I found Tadhg and Quinn’s story very interesting to read. The author managed to convey the hurdles, misunderstandings of deaf people, in a intuitive and interesting way. I particularly liked the way the author often described the Asl fir words and phrases, again don in a natural and entertaining way.
Though Tadhg’s hearing disability is the main theme, the book offers so much more. We read of the characters strengths and struggles in starting a relationship between a non-hearing person and a hearing person.
Tadhg is a very strong and independent person after refusing to get caught in a abusive relationship again. He has built defences that Quinn struggles to break through.
Quinn is determined, but has one big flaw, in allowing his family to take advantage of his view of family duty. Basically, he is their go to guy when they need help, being babysitting, or moving, to working on a car.

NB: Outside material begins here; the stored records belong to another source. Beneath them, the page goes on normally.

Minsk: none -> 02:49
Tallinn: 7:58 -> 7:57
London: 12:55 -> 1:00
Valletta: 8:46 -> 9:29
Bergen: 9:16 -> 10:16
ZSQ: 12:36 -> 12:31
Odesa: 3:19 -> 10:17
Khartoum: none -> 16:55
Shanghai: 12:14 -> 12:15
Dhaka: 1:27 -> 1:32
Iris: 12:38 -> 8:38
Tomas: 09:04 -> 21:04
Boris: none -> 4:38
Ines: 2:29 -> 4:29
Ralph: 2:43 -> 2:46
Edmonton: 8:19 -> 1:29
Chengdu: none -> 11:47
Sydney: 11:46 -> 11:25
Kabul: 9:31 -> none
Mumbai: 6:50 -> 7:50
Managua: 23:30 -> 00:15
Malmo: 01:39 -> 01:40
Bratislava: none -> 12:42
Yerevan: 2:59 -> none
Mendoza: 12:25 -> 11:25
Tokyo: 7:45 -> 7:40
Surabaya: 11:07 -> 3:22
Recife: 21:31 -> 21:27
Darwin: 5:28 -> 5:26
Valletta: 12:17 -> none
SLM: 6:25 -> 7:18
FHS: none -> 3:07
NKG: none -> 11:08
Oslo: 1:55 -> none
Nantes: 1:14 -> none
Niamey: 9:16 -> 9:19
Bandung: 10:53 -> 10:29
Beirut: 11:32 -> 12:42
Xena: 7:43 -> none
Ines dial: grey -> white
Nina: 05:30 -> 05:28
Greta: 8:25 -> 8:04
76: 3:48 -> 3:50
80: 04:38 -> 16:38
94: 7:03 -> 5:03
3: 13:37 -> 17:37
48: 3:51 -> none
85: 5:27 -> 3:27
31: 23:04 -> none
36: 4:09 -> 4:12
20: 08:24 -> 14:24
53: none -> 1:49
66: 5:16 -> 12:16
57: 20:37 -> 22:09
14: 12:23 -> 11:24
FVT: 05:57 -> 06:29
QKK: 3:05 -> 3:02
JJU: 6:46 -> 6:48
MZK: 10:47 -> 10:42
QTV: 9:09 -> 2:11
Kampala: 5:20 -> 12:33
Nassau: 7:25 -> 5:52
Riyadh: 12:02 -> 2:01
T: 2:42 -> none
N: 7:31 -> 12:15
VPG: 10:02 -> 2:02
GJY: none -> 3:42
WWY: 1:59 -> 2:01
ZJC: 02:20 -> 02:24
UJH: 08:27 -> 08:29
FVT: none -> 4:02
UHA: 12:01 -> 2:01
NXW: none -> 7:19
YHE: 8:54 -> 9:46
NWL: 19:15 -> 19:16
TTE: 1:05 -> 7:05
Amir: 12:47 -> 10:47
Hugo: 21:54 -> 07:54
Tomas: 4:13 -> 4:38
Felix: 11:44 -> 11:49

The cast of supporting characters was as strong as Quinn and Tadhg themselves. Especially Tom their work colleague and Tadhg’s brother Blake I think his called, who does not mince his words when Tadhg fails to see the full picture of an argument.
I did occasional feel that Quinn was over trying to be the perfect partner, well apart from dropping things to be at the beck and call of his siblings.
Overall, I really enjoyed the story and characters. It left me feeling positive and with a few deep thoughts on how difficult deafness, causes not only communication issues but isolation from the hearing community.
Not every hard of hearing / deaf person will be as lucky to have a partner like Quinn, who goes all out to make sure Tadhg is fully included in conversations. Sometimes I felt like I had whiplash when Quinn was signing and talking. The author did an excellent job of describing this, especially when there were several people in the conversation.
The author is new to me, but I will be seeking out more books from them.